++++ DATA FOR THIS EXERCISE

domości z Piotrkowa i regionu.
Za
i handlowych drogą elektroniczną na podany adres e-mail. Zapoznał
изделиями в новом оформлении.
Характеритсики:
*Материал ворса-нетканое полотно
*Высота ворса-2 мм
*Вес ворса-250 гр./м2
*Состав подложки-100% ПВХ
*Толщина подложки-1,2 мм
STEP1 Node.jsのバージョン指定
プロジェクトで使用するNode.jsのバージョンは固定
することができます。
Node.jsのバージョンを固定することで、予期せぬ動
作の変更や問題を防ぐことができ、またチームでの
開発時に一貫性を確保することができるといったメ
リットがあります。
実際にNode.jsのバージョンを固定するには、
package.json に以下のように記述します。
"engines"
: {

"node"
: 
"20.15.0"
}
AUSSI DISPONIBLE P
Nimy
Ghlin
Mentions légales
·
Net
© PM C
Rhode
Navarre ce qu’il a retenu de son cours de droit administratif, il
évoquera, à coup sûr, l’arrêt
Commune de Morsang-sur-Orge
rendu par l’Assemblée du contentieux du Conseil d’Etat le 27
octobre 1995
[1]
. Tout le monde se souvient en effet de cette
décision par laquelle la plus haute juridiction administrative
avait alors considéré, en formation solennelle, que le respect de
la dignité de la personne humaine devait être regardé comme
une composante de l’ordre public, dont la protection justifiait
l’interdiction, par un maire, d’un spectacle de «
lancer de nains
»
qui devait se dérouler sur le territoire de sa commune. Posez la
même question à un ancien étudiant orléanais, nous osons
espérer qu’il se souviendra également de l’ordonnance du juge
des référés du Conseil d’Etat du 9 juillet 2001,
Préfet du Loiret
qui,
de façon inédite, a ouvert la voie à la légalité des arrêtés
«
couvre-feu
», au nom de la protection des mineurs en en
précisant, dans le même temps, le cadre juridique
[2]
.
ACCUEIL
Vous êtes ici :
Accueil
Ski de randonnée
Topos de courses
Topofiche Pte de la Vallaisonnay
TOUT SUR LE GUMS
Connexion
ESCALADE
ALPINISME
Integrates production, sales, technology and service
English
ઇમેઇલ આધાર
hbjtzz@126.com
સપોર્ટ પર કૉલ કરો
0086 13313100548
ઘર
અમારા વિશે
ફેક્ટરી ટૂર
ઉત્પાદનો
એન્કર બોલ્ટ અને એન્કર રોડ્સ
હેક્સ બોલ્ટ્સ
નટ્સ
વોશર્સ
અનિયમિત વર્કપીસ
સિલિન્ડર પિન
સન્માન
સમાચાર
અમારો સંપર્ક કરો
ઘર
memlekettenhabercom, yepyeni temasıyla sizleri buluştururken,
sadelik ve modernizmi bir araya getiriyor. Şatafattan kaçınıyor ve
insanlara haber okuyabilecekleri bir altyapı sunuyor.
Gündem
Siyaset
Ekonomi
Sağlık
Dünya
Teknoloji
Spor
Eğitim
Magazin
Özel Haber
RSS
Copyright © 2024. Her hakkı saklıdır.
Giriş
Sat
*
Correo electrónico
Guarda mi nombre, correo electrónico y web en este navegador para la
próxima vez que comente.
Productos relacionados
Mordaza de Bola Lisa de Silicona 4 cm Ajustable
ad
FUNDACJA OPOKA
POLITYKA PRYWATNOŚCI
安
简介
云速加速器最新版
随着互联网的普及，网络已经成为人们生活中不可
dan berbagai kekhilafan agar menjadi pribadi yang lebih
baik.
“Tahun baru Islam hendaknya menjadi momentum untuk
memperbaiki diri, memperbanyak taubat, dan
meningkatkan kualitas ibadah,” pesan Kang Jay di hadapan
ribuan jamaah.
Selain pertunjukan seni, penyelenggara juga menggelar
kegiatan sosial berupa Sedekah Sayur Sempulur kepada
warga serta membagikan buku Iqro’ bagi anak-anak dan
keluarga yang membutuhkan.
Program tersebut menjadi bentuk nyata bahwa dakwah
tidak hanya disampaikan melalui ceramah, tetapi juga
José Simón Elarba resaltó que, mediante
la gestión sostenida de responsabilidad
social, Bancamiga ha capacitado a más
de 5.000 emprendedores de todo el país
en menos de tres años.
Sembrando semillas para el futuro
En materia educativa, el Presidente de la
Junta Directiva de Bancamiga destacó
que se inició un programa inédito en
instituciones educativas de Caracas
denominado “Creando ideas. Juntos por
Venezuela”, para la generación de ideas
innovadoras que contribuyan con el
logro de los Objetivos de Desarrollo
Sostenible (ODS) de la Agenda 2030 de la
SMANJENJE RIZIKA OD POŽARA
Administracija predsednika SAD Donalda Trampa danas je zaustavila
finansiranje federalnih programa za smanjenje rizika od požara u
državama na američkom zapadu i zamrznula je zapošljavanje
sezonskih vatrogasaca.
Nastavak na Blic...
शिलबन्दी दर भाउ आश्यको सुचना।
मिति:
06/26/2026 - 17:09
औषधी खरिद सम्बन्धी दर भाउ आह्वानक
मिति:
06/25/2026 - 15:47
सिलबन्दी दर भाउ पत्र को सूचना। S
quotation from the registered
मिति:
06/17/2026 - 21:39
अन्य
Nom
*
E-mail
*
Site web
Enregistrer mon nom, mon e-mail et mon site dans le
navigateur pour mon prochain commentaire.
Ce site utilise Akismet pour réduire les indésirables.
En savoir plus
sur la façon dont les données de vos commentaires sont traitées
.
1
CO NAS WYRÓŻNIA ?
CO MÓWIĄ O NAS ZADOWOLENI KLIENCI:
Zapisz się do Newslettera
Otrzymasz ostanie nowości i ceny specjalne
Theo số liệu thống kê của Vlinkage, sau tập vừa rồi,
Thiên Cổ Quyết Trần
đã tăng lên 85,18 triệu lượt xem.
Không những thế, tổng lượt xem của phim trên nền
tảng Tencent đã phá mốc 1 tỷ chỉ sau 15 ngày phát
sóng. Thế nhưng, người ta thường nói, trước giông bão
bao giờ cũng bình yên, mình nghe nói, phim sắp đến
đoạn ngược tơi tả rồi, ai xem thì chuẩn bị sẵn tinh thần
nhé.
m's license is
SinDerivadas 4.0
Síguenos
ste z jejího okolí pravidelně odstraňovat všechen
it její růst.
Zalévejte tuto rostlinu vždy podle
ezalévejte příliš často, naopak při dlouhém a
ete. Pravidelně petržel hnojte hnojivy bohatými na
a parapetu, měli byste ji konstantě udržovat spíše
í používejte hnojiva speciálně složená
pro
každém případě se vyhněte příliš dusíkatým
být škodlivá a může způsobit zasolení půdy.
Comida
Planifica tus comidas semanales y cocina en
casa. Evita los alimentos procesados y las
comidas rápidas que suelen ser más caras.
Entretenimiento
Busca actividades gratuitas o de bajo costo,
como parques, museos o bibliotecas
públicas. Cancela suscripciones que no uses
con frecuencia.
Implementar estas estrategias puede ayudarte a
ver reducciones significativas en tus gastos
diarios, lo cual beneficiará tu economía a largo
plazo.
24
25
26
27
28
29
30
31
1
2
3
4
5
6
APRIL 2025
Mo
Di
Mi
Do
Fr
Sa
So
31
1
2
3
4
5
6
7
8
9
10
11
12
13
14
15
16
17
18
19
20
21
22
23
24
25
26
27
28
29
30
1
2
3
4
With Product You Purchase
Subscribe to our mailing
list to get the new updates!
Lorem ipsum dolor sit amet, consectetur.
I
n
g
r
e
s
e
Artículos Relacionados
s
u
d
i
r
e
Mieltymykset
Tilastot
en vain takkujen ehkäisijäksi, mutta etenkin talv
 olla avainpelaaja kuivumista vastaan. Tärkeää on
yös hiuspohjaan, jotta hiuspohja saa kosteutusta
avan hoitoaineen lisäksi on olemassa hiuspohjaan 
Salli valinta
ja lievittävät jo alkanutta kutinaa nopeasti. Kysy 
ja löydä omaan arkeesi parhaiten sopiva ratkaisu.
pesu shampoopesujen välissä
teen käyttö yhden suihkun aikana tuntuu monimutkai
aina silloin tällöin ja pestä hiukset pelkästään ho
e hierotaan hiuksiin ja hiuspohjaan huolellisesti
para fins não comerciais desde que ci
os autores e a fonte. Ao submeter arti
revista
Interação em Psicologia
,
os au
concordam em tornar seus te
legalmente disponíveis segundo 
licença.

++++++++

[PROBLEM DESCRIPTION] Scan the records above for the lines holding "изделиями в новом оформлении." and "開発時に一貫性を確保することができるといったメ". Transcribe those two and every line between them word for word, and no others.

[TASK SOLUTION]
изделиями в новом оформлении.
Характеритсики:
*Материал ворса-нетканое полотно
*Высота ворса-2 мм
*Вес ворса-250 гр./м2
*Состав подложки-100% ПВХ
*Толщина подложки-1,2 мм
STEP1 Node.jsのバージョン指定
プロジェクトで使用するNode.jsのバージョンは固定
することができます。
Node.jsのバージョンを固定することで、予期せぬ動
作の変更や問題を防ぐことができ、またチームでの
開発時に一貫性を確保することができるといったメ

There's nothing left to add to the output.